-- Opening Marker --

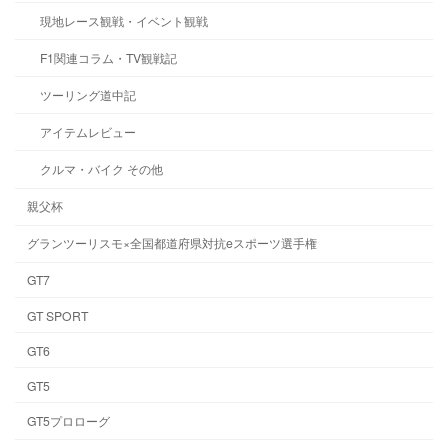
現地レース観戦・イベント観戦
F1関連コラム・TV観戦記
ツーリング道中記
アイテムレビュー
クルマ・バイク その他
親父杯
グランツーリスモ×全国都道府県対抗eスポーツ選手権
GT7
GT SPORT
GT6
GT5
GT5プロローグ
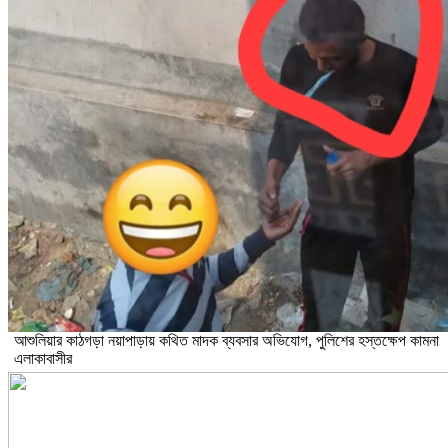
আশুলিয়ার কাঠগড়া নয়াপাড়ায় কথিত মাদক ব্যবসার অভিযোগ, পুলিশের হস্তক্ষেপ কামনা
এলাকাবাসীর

-- Closing Marker --
-- Opening Marker --

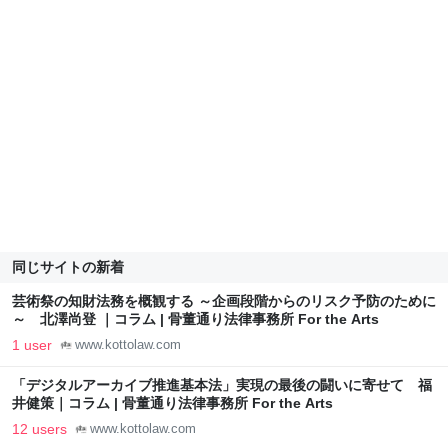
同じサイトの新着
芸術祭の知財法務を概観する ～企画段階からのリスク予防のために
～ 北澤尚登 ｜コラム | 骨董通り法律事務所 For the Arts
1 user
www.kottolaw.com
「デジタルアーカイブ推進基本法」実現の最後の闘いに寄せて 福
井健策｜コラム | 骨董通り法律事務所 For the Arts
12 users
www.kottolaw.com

-- Closing Marker --

Directions -
Check every line of the entries above, and copy those that carry the string "骨董通り法律事務所".

Task response -
～ 北澤尚登 ｜コラム | 骨董通り法律事務所 For the Arts
井健策｜コラム | 骨董通り法律事務所 For the Arts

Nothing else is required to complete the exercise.